■ What the task asks: Beginning with the first line of the entries below, quote each line until you reach and include the line with "Diplomatic Pulse".

Dataset entries:
---
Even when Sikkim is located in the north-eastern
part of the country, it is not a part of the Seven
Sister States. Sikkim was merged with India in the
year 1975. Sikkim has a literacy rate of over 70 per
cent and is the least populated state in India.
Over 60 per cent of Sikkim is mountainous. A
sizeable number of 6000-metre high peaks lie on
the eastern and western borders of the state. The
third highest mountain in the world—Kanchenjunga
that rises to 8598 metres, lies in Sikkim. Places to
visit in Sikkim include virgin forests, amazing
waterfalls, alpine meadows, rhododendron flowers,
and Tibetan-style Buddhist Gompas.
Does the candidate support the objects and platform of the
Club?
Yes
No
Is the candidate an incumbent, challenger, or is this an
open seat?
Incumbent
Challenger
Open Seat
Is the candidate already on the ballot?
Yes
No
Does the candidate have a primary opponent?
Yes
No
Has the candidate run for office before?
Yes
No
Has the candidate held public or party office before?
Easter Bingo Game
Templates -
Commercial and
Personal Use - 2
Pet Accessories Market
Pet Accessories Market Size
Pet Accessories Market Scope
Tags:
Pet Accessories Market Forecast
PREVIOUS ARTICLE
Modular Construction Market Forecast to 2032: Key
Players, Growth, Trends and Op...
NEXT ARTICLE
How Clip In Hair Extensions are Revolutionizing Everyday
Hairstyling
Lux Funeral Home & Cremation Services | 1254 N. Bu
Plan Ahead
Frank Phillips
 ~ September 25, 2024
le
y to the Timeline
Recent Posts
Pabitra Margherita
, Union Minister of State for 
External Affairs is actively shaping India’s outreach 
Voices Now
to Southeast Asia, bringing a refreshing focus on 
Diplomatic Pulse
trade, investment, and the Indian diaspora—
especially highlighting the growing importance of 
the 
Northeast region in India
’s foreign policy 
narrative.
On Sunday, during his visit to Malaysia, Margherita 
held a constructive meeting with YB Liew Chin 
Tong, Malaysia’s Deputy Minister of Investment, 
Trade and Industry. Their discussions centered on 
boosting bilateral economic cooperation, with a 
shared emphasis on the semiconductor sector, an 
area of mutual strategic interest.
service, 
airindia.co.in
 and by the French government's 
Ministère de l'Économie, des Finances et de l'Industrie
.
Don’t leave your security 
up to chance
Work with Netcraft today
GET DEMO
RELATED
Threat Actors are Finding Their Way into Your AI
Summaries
---
■ Response:
Even when Sikkim is located in the north-eastern
part of the country, it is not a part of the Seven
Sister States. Sikkim was merged with India in the
year 1975. Sikkim has a literacy rate of over 70 per
cent and is the least populated state in India.
Over 60 per cent of Sikkim is mountainous. A
sizeable number of 6000-metre high peaks lie on
the eastern and western borders of the state. The
third highest mountain in the world—Kanchenjunga
that rises to 8598 metres, lies in Sikkim. Places to
visit in Sikkim include virgin forests, amazing
waterfalls, alpine meadows, rhododendron flowers,
and Tibetan-style Buddhist Gompas.
Does the candidate support the objects and platform of the
Club?
Yes
No
Is the candidate an incumbent, challenger, or is this an
open seat?
Incumbent
Challenger
Open Seat
Is the candidate already on the ballot?
Yes
No
Does the candidate have a primary opponent?
Yes
No
Has the candidate run for office before?
Yes
No
Has the candidate held public or party office before?
Easter Bingo Game
Templates -
Commercial and
Personal Use - 2
Pet Accessories Market
Pet Accessories Market Size
Pet Accessories Market Scope
Tags:
Pet Accessories Market Forecast
PREVIOUS ARTICLE
Modular Construction Market Forecast to 2032: Key
Players, Growth, Trends and Op...
NEXT ARTICLE
How Clip In Hair Extensions are Revolutionizing Everyday
Hairstyling
Lux Funeral Home & Cremation Services | 1254 N. Bu
Plan Ahead
Frank Phillips
 ~ September 25, 2024
le
y to the Timeline
Recent Posts
Pabitra Margherita
, Union Minister of State for 
External Affairs is actively shaping India’s outreach 
Voices Now
to Southeast Asia, bringing a refreshing focus on 
Diplomatic Pulse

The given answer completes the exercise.